The new framework will also allow IU to greatly enhance research activity, especially in biosciences, the environment, and medicine. The IU School of Medicine is, of course the largest medical school in the nation, and ranks 14th nationally among public universities in terms of the funding it receives from the National Institutes of Health, the leading federal funder of biomedical and public health research. Today, I am announcing a goal of moving the school from the top 15 to the top 10 in terms of NIH funding at public universities in the next five years. Achieving this goal will not only benefit the IU School of Medicine, but also the broader campus, as we take greater advantage of teaching and research opportunities that connect science and other programs on the campus to the School of Medicine. Moreover, the state will benefit through the direct and indirect effects of increased research funding and the resulting greater numbers of new business startups.
The realigned Indianapolis campus will be even more deeply committed to helping to improve the quality of life in the capital city. It will enhance our efforts to contribute to central Indiana’s economic growth in the STEM fields and beyond. And it will help attract existing businesses and industries to Indianapolis that value the presence of a world-class urban university.
This new vision has already earned the endorsement of a broad cross-section of the city and state’s business, political, and community leaders, including Governor Holcomb, Mayor Hogsett, and of course our hosts here at the Chamber.
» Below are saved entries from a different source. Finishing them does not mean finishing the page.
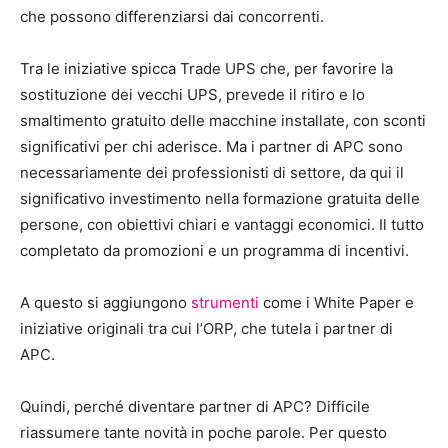
che possono differenziarsi dai concorrenti.
Tra le iniziative spicca Trade UPS che, per favorire la
sostituzione dei vecchi UPS, prevede il ritiro e lo
smaltimento gratuito delle macchine installate, con sconti
significativi per chi aderisce. Ma i partner di APC sono
necessariamente dei professionisti di settore, da qui il
significativo investimento nella formazione gratuita delle
persone, con obiettivi chiari e vantaggi economici. Il tutto
completato da promozioni e un programma di incentivi.
A questo si aggiungono
strumenti
come i White Paper e
iniziative originali tra cui l’ORP, che tutela i partner di
APC.
Quindi, perché diventare partner di APC? Difficile
riassumere tante novità in poche parole. Per questo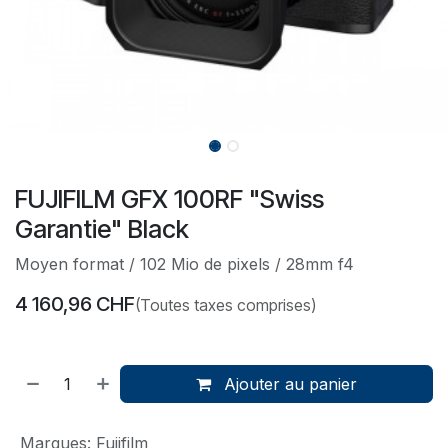
FUJIFILM GFX 100RF "Swiss
Garantie" Black
Moyen format / 102 Mio de pixels / 28mm f4
4 160,96
CHF
(Toutes taxes comprises)
Ajouter au panier
Marques
:
Fujifilm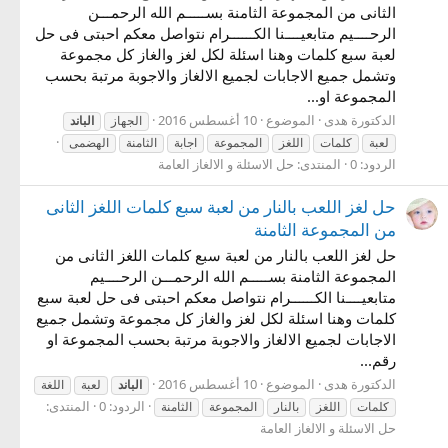
الثانى من المجموعة الثامنة بســـــم الله الرحمـــن
الرحــــيم متابعيــــنا الكــــــرام نتواصل معكم احبتى فى حل
لعبة سبع كلمات وهنا اسئلة لكل لغز والغاز كل مجموعة
وتشمل جميع الاجابات لجميع الالغاز والاجوبة مرتبة بحسب
المجموعة او...
الدكتورة هدى
الموضوع
10 أغسطس 2016
الجهاز
الباند
لعبة
كلمات
اللغز
المجموعة
اجابة
الثامنة
الهضمى
الردود: 0
المنتدى:
حل الاسئلة و الالغاز العامة
حل لغز اللعب بالنار من لعبة سبع كلمات اللغز الثانى
من المجموعة الثامنة
حل لغز اللعب بالنار من لعبة سبع كلمات اللغز الثانى من
المجموعة الثامنة بســـــم الله الرحمـــن الرحــــيم
متابعيــــنا الكــــــرام نتواصل معكم احبتى فى حل لعبة سبع
كلمات وهنا اسئلة لكل لغز والغاز كل مجموعة وتشمل جميع
الاجابات لجميع الالغاز والاجوبة مرتبة بحسب المجموعة او
رقم...
الدكتورة هدى
الموضوع
10 أغسطس 2016
الباند
لعبة
اللغة
الردود: 0
المنتدى:
كلمات
اللغز
بالنار
المجموعة
الثامنة
حل الاسئلة و الالغاز العامة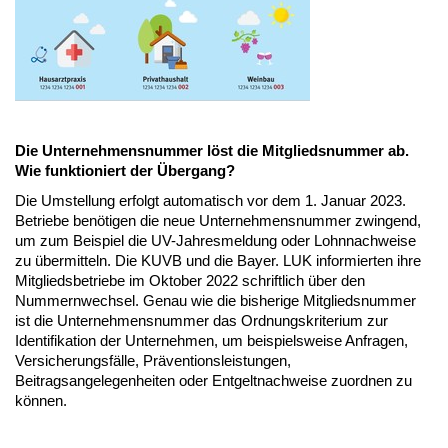
Die Unternehmensnummer löst die Mitgliedsnummer ab.
Wie funktioniert der Übergang?
Die Umstellung erfolgt automatisch vor dem 1. Januar 2023.
Betriebe benötigen die neue Unternehmensnummer zwingend,
um zum Beispiel die UV-Jahresmeldung oder Lohnnachweise
zu übermitteln. Die KUVB und die Bayer. LUK informierten ihre
Mitgliedsbetriebe im Oktober 2022 schriftlich über den
Nummernwechsel. Genau wie die bisherige Mitgliedsnummer
ist die Unternehmensnummer das Ordnungskriterium zur
Identifikation der Unternehmen, um beispielsweise Anfragen,
Versicherungsfälle, Präventionsleistungen,
Beitragsangelegenheiten oder Entgeltnachweise zuordnen zu
können.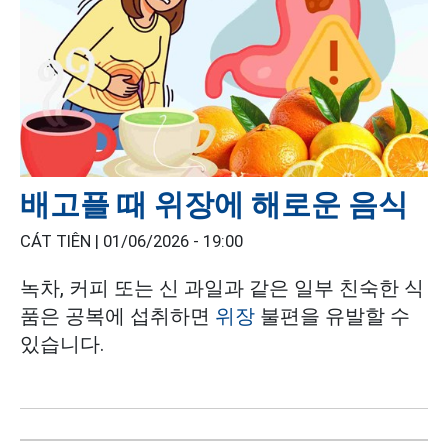
배고플 때 위장에 해로운 음식
CÁT TIÊN |
01/06/2026 - 19:00
녹차, 커피 또는 신 과일과 같은 일부 친숙한 식
품은 공복에 섭취하면
위장
불편을 유발할 수
있습니다.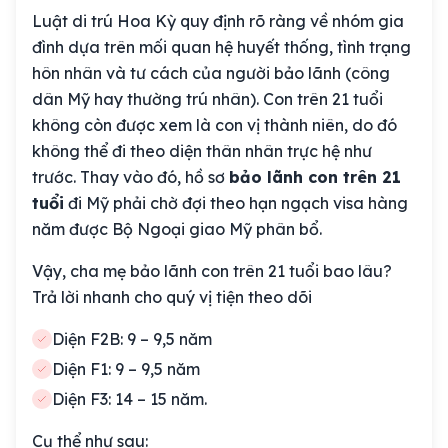
Luật di trú Hoa Kỳ quy định rõ ràng về nhóm gia
đình dựa trên mối quan hệ huyết thống, tình trạng
hôn nhân và tư cách của người bảo lãnh (công
dân Mỹ hay thường trú nhân). Con trên 21 tuổi
không còn được xem là con vị thành niên, do đó
không thể đi theo diện thân nhân trực hệ như
trước. Thay vào đó, hồ sơ
bảo lãnh con trên 21
tuổi
đi Mỹ phải chờ đợi theo hạn ngạch visa hàng
năm được Bộ Ngoại giao Mỹ phân bổ.
Vậy, cha mẹ bảo lãnh con trên 21 tuổi bao lâu?
Trả lời nhanh cho quý vị tiện theo dõi
Diện F2B: 9 – 9,5 năm
Diện F1: 9 – 9,5 năm
Diện F3: 14 – 15 năm.
Cụ thể như sau: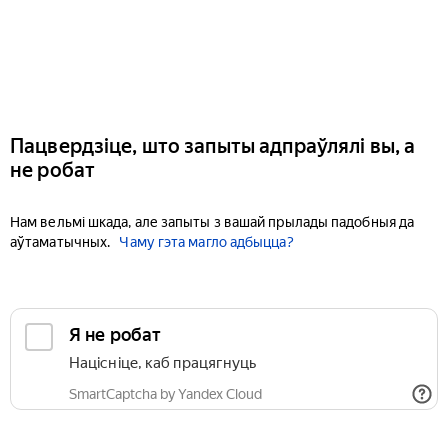
Пацвердзіце, што запыты адпраўлялі вы, а
не робат
Нам вельмі шкада, але запыты з вашай прылады падобныя да
аўтаматычных.
Чаму гэта магло адбыцца?
Я не робат
Націсніце, каб працягнуць
SmartCaptcha by Yandex Cloud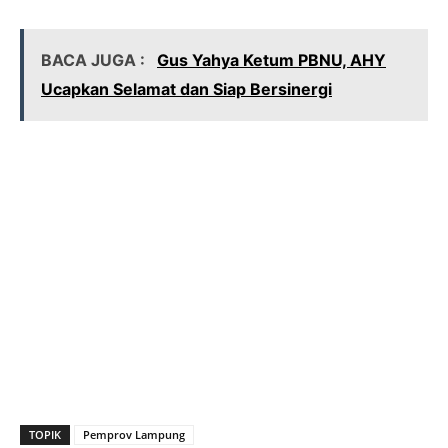
BACA JUGA :
Gus Yahya Ketum PBNU, AHY
Ucapkan Selamat dan Siap Bersinergi
TOPIK
Pemprov Lampung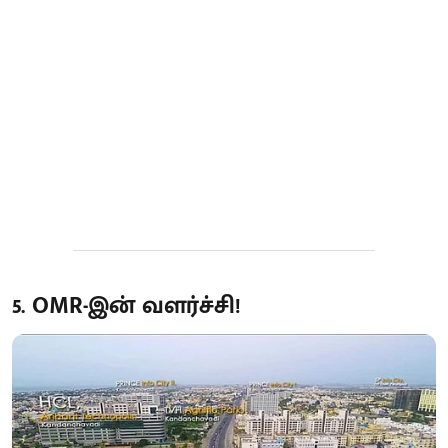
5. OMR-இன் வளர்ச்சி!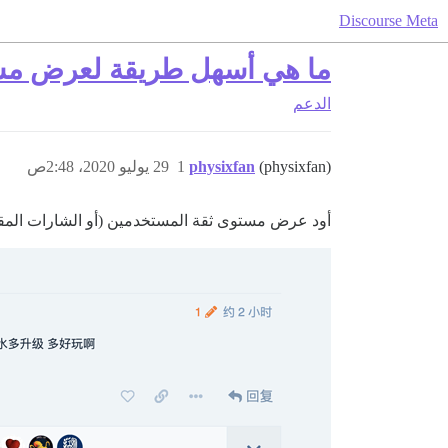
Discourse Meta
ما هي أسهل طريقة لعرض مس
الدعم
(physixfan)
physixfan
1
29 يوليو 2020، 2:48ص
أود عرض مستوى ثقة المستخدمين (أو الشارات المقا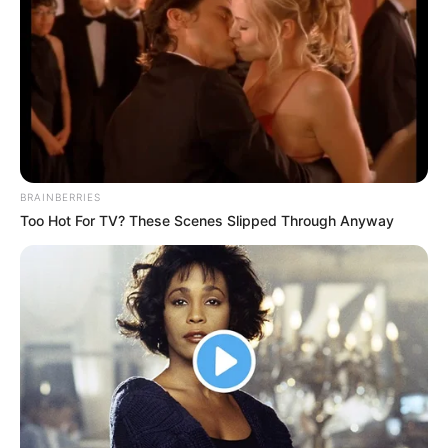
BRAINBERRIES
Too Hot For TV? These Scenes Slipped Through Anyway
We deeply appreciate that support.
A world-class higher-education powerhouse
So, what can you expect to see from IU-Indianapolis in the coming decades?
You can expect to see an acceleration of innovative degrees and solutions that prepare all students for rewarding careers and fulfilling lives.
You can expect to see an expansion of IU’s Luddy School of Informatics, Computing, and Engineering, with new programs in computer science.
You will see an increased culture of innovation and entrepreneurship that integrates the campus ever more closely with this vibrant city.
You will see a thriving research enterprise that drives economic growth and attracts top faculty and students.
You will see a public medical school ranked in the Top 10 in NIH funding, collaborating across a campus that leads the way in improving Hoosier health.
And you will see continued partnership with our friends and colleagues at Purdue, through the establishment of a joint biosciences engineering institute and other initiatives.
What will ultimately emerge from the vision I have described today will be a world-class urban university, a higher education powerhouse—one that will be an exemplar for the nation, and one that will meet the needs of our students, faculty, and the city of Indianapolis for many years to come.
This great city deserves nothing less.
 Richard G. Lugar, “A Great University for Greater Indianapolis,” remarks delivered December 14, 1968 on WFBM-TV, IUPUI Archives.